Here are two plants from same flask.
The cross is Grande x Barbera LeAnn


----------



## toddybear (Apr 12, 2008)

You would never say there was Grande in that cross....Barbara Leann, yes. The second one is lovely!


----------



## Kyle (Apr 12, 2008)

Hi Russ, I would bet my life that that cross is mislabled. Was barbera leanne the pod parent? It might self pollenate like fischerii is known to do. So when you put the grande pollen on the flower, it had already pollenated itself. I assume you did the cross yourself?

Those flowers are more what I would expect from a selfing of Barbara leanne.

Kyle


----------



## SlipperFan (Apr 12, 2008)

I don't see Grande in this, either. 
I love the first one.


----------



## arcticshaun (Apr 12, 2008)

I like the pouch on the first and the shape of the second but both are lovely.

Shaun


----------



## NYEric (Apr 12, 2008)

I didn't do it! Yay besseae hybrids!


----------



## Jorch (Apr 12, 2008)

Love the color! but I agree with the others, it doesn't show any Grande influence at all?


----------



## Gilda (Apr 12, 2008)

Lovely color on the second one:clap:


----------



## phrag guy (Apr 13, 2008)

I did not make the cross but I thing Grande was the pod parent.


----------



## Greenpaph (Apr 13, 2008)

Very beautiful!

:clap:


----------



## Candace (Apr 13, 2008)

> I did not make the cross but I thing Grande was the pod parent.

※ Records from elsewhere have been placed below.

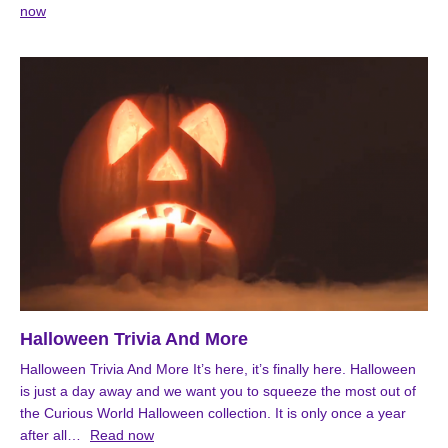
now
Halloween Trivia And More
Halloween Trivia And More It’s here, it’s finally here. Halloween
is just a day away and we want you to squeeze the most out of
the Curious World Halloween collection. It is only once a year
after all…
Read now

I'd send photos to the vendor. There was certainly a mix up with labels or at the flaskers.


----------



## isaias m rolando (Apr 15, 2008)

No Way, There Is No Grande Here...mislabelled Flassks....


----------



## biothanasis (Apr 15, 2008)

Cute and lovely... whatever it may be...


----------



## goldenrose (Apr 15, 2008)

toddybear said:


> You would never say there was Grande in that cross....Barbara Leann, yes. The second one is lovely!



:clap::clap: I agree!


----------



## Park Bear (Apr 15, 2008)

Very nice


----------